### [Work instructions]
Wherever the string "nicht" turns up in the data, copy the whole line.

### [Data to use]
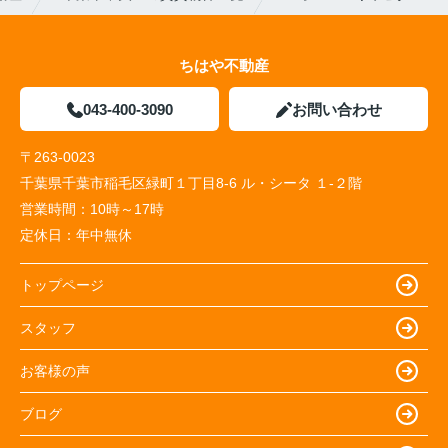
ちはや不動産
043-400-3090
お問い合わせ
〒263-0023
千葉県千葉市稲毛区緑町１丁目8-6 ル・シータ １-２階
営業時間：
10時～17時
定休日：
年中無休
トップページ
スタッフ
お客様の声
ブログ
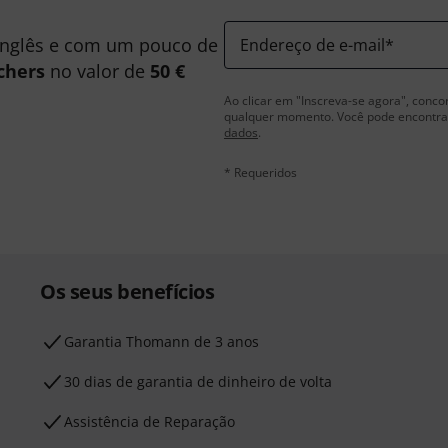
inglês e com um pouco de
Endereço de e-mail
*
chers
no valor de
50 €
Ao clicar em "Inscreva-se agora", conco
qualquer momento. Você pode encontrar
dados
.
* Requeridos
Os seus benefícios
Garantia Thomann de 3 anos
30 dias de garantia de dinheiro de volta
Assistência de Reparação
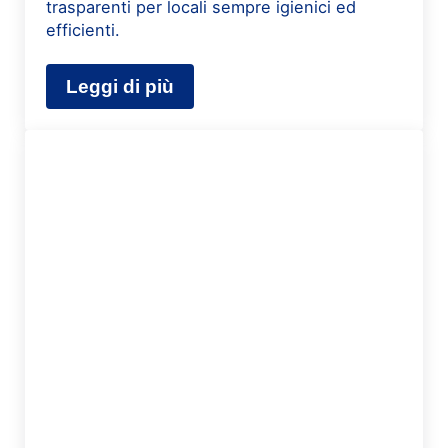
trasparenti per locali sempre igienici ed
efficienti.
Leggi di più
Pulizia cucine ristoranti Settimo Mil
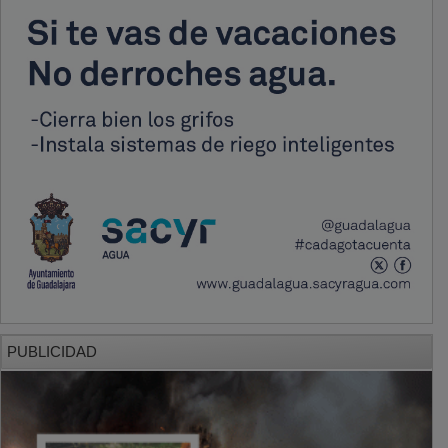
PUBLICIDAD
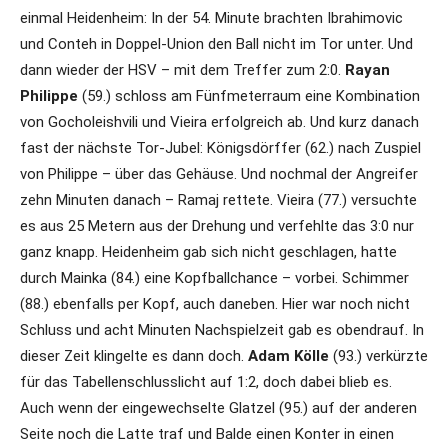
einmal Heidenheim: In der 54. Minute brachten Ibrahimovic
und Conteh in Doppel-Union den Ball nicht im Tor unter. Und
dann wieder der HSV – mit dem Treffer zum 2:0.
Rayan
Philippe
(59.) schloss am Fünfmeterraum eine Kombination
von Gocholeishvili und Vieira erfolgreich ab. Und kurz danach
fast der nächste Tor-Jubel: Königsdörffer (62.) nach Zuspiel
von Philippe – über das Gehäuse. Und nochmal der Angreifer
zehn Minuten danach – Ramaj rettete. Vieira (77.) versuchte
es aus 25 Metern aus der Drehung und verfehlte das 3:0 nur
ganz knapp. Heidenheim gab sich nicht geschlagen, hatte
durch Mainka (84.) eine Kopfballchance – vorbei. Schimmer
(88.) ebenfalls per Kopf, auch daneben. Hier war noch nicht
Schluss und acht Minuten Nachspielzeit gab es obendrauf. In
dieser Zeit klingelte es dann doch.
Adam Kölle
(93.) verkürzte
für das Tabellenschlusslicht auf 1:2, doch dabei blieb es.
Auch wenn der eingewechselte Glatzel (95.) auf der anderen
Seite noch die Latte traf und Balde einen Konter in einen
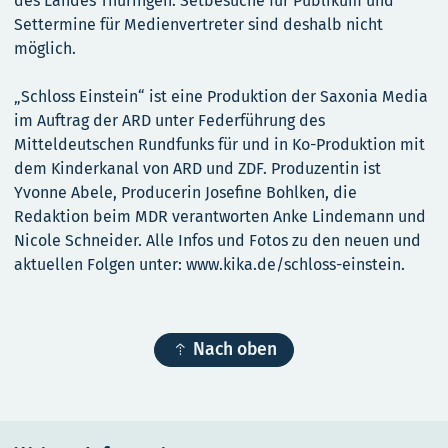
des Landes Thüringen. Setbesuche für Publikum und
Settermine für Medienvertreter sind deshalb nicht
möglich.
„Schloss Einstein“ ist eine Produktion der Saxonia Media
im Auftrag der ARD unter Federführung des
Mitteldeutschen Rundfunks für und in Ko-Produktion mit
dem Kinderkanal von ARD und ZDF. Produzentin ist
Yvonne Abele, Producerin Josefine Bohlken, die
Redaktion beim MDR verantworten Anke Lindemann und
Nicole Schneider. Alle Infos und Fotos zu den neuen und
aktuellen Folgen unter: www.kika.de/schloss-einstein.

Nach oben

### [Answer space]
und Conteh in Doppel-Union den Ball nicht im Tor unter. Und
ganz knapp. Heidenheim gab sich nicht geschlagen, hatte
(88.) ebenfalls per Kopf, auch daneben. Hier war noch nicht
Settermine für Medienvertreter sind deshalb nicht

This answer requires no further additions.